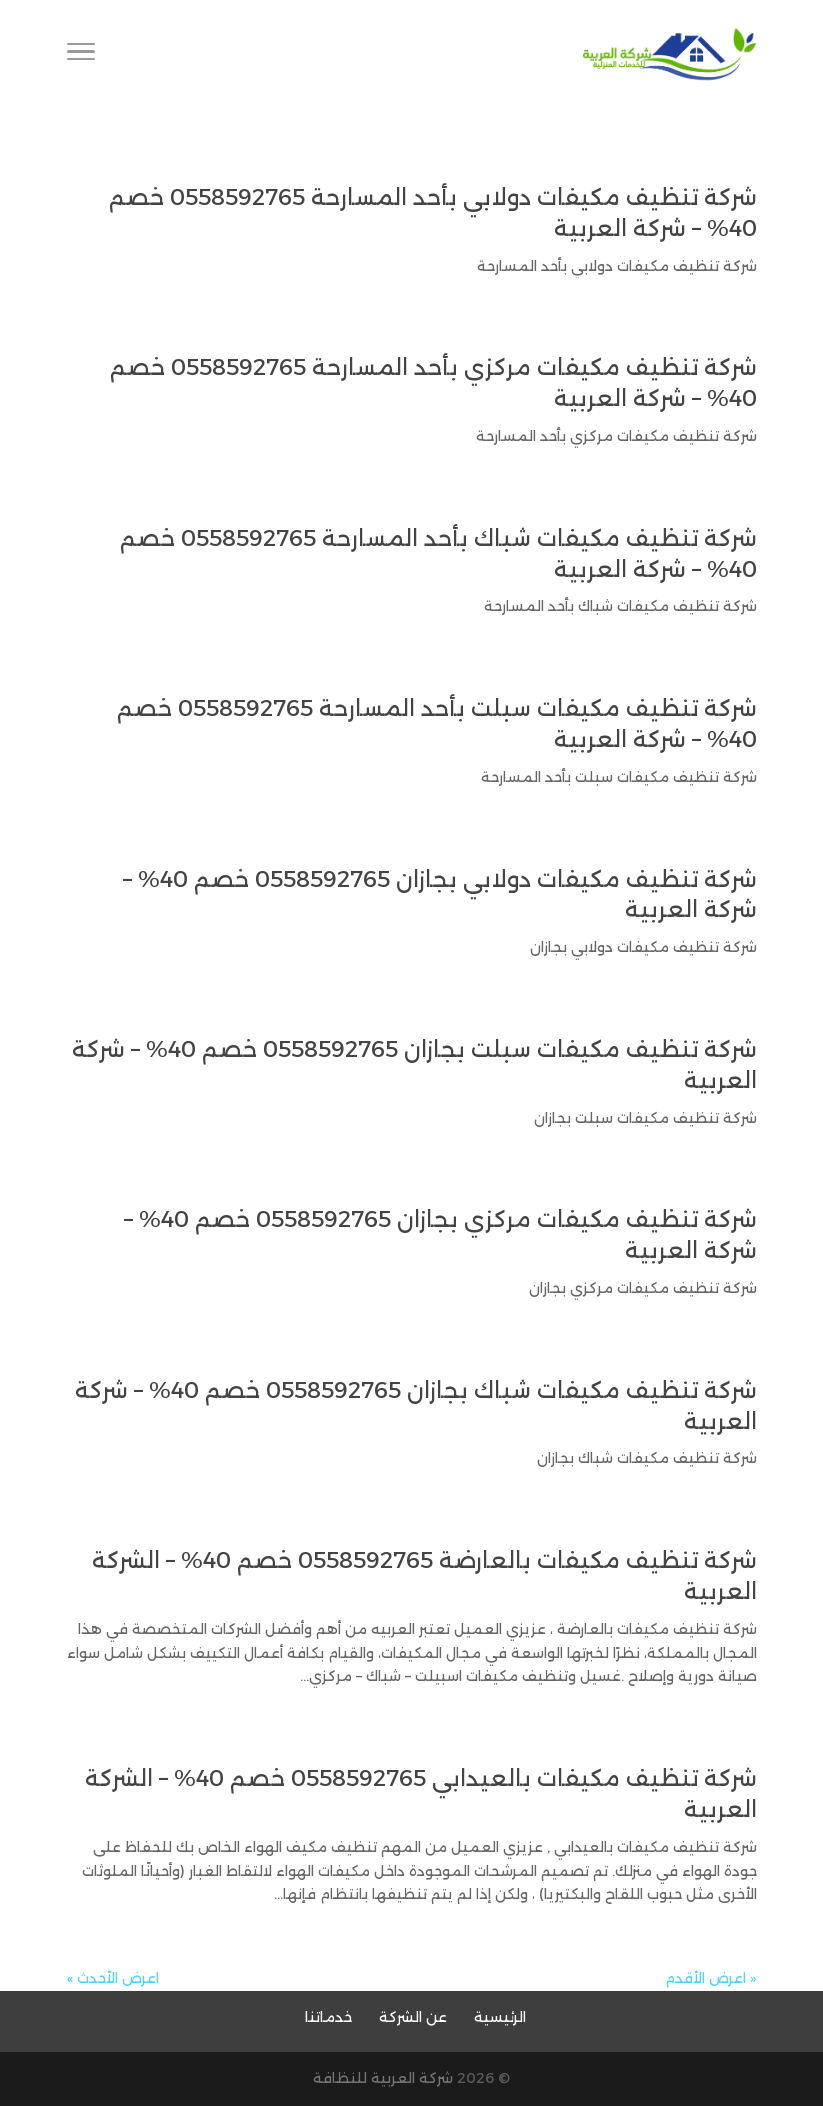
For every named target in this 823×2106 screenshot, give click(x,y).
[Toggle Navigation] (81, 55)
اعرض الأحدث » (113, 1978)
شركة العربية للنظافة (383, 2078)
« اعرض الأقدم (711, 1978)
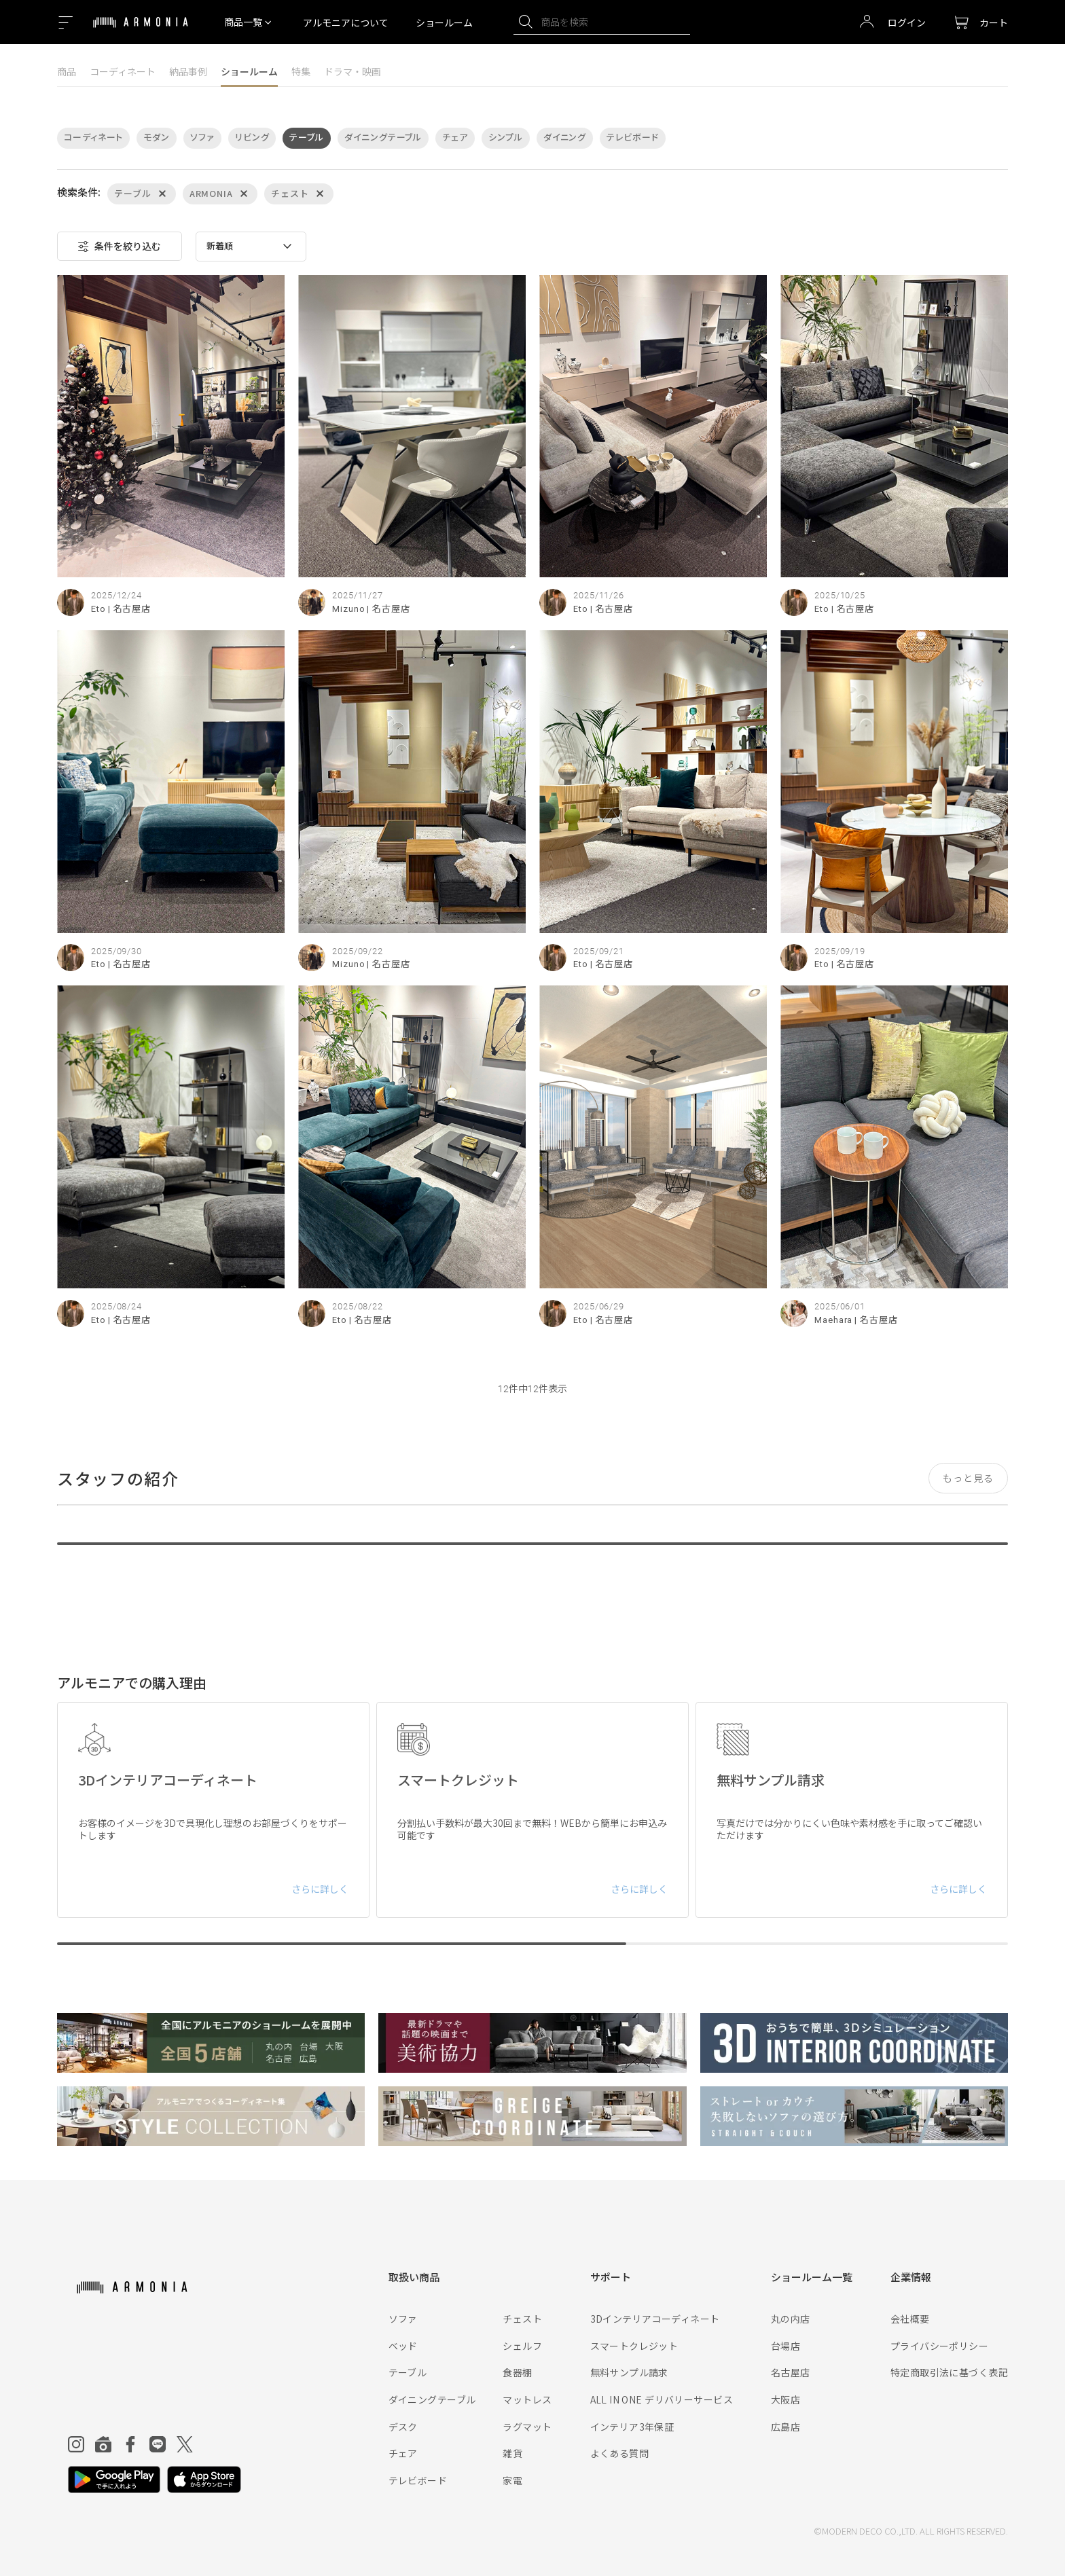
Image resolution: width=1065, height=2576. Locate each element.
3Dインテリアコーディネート (655, 2318)
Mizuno (348, 609)
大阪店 (785, 2399)
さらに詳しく (319, 1888)
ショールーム (444, 22)
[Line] (157, 2444)
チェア (455, 137)
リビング (252, 137)
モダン (156, 137)
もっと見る (968, 1478)
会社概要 (910, 2318)
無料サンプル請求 (629, 2372)
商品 (66, 71)
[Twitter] (185, 2444)
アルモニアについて (346, 22)
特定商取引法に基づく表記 (949, 2372)
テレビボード (632, 137)
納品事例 (188, 71)
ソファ (202, 137)
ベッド (403, 2346)
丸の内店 (790, 2318)
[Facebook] (130, 2444)
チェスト (522, 2318)
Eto (98, 609)
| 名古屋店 (129, 609)
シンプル (505, 137)
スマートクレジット (634, 2346)
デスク (403, 2426)
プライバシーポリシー (939, 2346)
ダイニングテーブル (383, 137)
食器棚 (517, 2372)
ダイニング (565, 137)
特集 (300, 71)
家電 (512, 2480)
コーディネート (123, 71)
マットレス (527, 2399)
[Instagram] (76, 2444)
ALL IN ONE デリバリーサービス (661, 2399)
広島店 (785, 2426)
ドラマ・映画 (352, 71)
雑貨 (512, 2453)
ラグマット (527, 2426)
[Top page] (140, 30)
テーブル (306, 137)
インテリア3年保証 (632, 2426)
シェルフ (522, 2346)
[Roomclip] (103, 2444)
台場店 (785, 2346)
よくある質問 (619, 2453)
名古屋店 (790, 2372)
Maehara (833, 1320)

##########

» **ASSIGNED TASK**: Your answer must be the lines from the opening line of the entries through the line holding "もっと見る (968, 1478)", written out exactly and without any picture.

» **RESPONSE AREA**:
For every named target in this 823×2106 screenshot, give click(x,y).
[Toggle Navigation] (81, 55)
اعرض الأحدث » (113, 1978)
شركة العربية للنظافة (383, 2078)
« اعرض الأقدم (711, 1978)
Image resolution: width=1065, height=2576. Locate each element.
3Dインテリアコーディネート (655, 2318)
Mizuno (348, 609)
大阪店 (785, 2399)
さらに詳しく (319, 1888)
ショールーム (444, 22)
[Line] (157, 2444)
チェア (455, 137)
リビング (252, 137)
モダン (156, 137)
もっと見る (968, 1478)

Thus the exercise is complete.